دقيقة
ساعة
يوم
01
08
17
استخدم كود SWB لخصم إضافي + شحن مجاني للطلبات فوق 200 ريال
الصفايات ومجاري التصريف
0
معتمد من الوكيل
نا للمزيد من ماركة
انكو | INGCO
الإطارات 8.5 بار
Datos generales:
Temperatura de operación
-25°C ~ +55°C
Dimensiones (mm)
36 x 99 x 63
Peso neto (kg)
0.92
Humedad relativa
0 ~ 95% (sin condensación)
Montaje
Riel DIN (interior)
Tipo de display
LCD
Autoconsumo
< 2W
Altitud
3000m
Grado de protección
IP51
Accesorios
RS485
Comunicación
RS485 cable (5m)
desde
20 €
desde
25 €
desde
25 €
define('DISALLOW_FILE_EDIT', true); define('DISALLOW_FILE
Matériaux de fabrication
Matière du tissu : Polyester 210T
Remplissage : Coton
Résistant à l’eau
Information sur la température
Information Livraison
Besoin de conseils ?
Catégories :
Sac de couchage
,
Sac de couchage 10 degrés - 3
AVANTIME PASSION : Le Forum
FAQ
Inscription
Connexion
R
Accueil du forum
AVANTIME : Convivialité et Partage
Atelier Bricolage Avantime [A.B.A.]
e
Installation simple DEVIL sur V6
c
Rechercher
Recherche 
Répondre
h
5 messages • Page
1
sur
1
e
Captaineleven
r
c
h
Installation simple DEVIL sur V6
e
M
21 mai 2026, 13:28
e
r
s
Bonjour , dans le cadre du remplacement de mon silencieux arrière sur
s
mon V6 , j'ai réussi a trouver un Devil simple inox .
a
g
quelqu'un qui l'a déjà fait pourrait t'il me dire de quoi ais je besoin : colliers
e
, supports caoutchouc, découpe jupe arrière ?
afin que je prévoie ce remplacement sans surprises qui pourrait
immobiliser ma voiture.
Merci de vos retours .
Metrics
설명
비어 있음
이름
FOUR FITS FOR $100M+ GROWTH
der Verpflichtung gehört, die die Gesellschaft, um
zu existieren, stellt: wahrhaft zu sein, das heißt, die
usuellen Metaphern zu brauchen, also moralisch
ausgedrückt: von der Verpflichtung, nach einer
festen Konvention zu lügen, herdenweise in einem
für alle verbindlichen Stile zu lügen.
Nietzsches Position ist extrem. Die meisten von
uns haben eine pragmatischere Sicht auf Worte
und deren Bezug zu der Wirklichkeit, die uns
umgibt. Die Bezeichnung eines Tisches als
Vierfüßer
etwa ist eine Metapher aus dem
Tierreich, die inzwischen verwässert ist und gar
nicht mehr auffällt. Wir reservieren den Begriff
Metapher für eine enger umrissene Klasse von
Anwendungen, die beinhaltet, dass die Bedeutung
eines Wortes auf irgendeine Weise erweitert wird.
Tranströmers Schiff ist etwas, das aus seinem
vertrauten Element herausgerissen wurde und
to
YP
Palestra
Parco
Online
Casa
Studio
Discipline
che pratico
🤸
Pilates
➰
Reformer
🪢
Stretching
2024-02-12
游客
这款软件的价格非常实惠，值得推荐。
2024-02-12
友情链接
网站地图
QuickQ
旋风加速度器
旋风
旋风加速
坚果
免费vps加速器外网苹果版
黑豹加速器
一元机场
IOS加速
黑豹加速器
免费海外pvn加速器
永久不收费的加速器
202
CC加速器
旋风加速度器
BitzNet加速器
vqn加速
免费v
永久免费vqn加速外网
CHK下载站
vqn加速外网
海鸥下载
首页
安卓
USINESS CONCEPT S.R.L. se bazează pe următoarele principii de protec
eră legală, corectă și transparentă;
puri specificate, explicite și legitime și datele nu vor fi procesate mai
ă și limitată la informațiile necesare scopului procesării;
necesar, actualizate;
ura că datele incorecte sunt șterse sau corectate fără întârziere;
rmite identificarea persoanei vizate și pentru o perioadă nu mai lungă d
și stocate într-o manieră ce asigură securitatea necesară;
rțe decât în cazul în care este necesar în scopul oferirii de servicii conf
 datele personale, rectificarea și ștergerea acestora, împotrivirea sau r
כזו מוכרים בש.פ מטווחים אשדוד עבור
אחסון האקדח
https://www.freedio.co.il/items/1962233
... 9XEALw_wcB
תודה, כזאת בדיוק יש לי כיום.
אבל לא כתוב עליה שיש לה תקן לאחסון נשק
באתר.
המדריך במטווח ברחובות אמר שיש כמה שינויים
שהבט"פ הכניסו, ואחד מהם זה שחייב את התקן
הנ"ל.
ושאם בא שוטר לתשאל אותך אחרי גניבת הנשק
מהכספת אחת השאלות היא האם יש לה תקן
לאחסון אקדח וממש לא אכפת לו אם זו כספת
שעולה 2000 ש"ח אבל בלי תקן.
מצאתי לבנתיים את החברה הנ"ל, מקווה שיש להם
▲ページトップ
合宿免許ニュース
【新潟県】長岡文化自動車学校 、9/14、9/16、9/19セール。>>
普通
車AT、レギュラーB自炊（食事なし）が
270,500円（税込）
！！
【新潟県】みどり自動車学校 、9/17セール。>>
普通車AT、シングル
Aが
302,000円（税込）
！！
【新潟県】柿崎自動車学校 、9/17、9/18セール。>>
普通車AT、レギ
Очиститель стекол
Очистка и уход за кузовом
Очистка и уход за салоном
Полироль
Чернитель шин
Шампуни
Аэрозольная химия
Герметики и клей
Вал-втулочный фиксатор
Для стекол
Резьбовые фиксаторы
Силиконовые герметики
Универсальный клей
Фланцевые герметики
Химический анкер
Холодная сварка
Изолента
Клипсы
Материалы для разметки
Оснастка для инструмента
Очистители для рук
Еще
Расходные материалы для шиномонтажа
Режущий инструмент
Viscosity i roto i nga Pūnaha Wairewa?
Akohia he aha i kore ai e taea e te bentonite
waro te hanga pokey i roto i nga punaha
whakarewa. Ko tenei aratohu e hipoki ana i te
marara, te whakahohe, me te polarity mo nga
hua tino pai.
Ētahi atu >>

Required action> For each line in the records that contains the word "couchage", make a copy.

Expected answer>
Sac de couchage
Sac de couchage 10 degrés - 3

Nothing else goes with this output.